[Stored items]

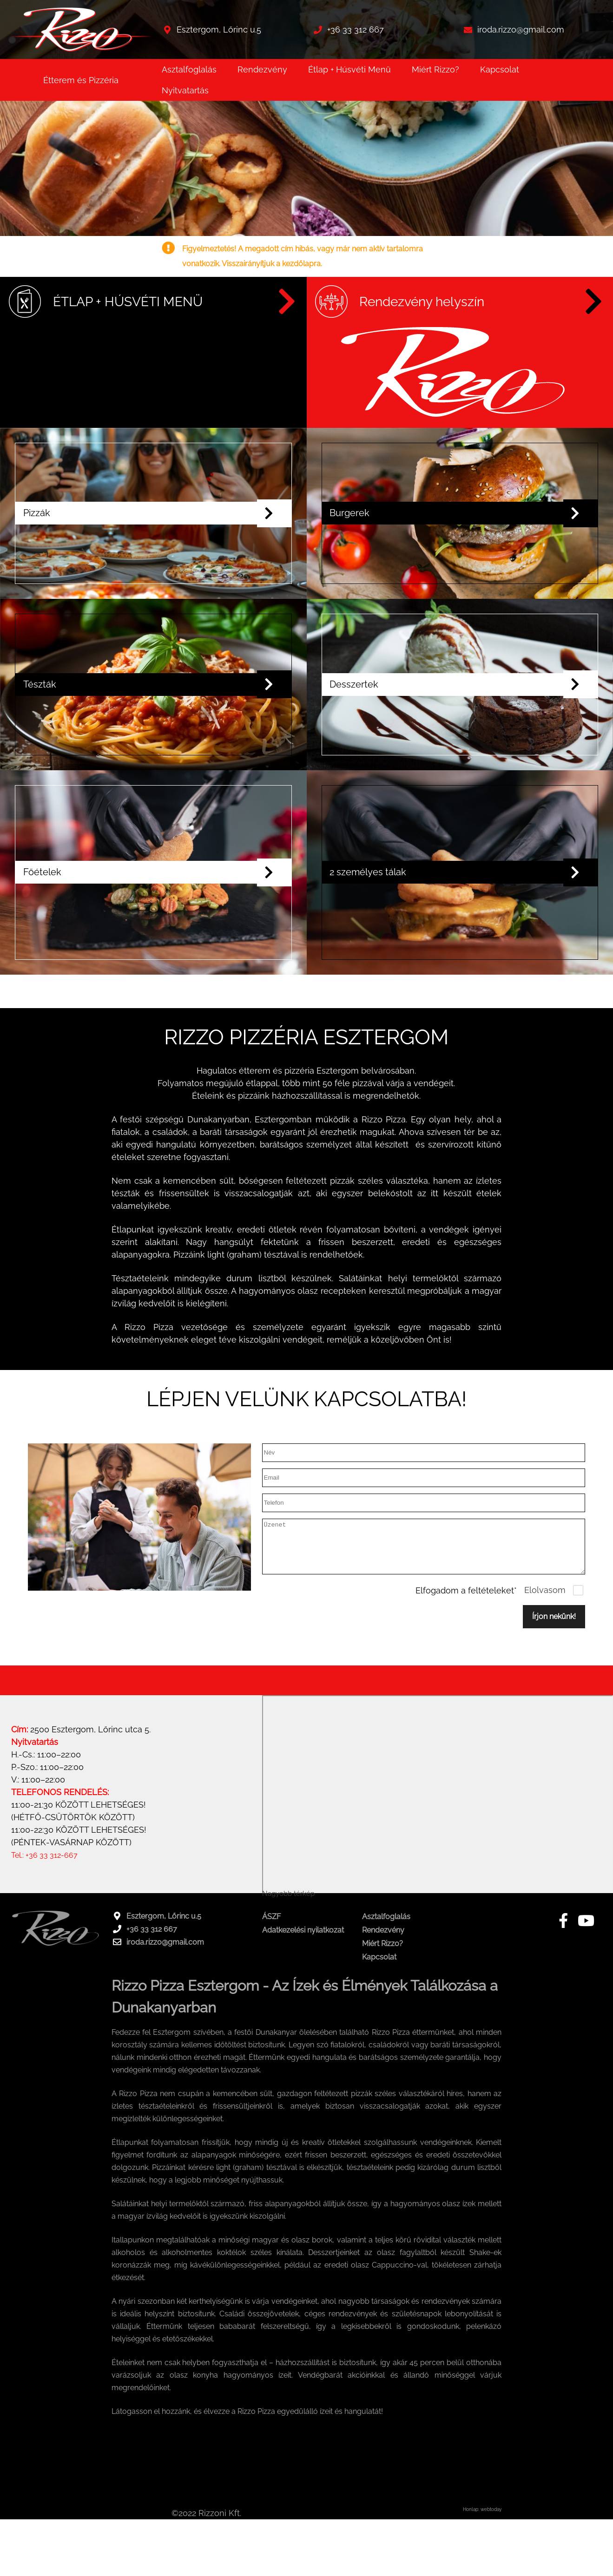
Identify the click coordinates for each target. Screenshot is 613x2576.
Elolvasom (545, 1676)
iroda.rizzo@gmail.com (520, 29)
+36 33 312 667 (355, 29)
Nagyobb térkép (288, 1979)
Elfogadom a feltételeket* (466, 1676)
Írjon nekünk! (554, 1702)
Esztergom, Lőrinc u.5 (219, 29)
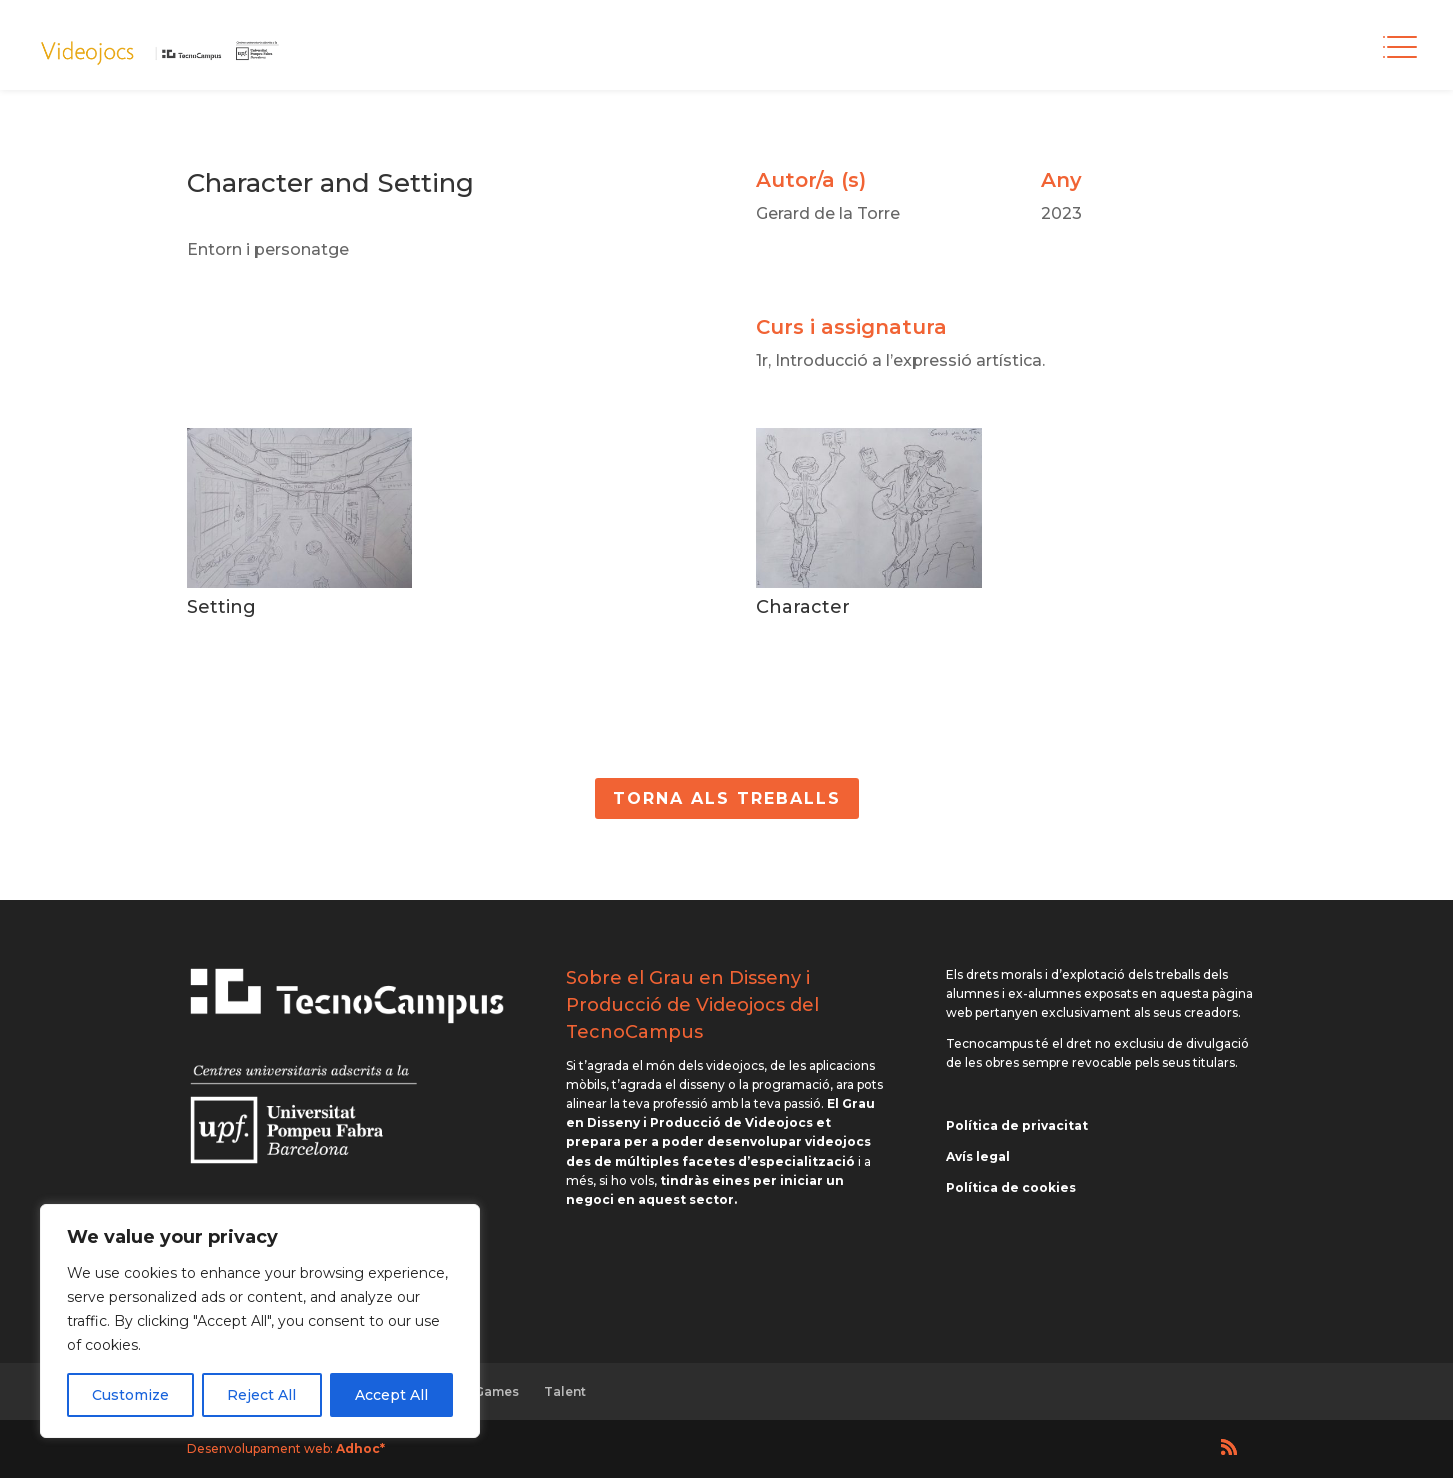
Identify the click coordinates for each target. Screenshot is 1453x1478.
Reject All (261, 1395)
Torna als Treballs (727, 798)
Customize (130, 1395)
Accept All (391, 1395)
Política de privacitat (1017, 1125)
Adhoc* (360, 1448)
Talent (565, 1391)
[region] (260, 1321)
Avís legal (978, 1156)
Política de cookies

■ **ACTION ITEM**: Reproduce the data above word for word from its first line through the line that holds "Screenshot is 1453x1478.", both ends included; skip pictures.

■ **ANSWER AREA**:
Identify the click coordinates for each target. Screenshot is 613x2576.
Elolvasom (545, 1676)
iroda.rizzo@gmail.com (520, 29)
+36 33 312 667 (355, 29)
Nagyobb térkép (288, 1979)
Elfogadom a feltételeket* (466, 1676)
Írjon nekünk! (554, 1702)
Esztergom, Lőrinc u.5 (219, 29)
Identify the click coordinates for each target. Screenshot is 1453x1478.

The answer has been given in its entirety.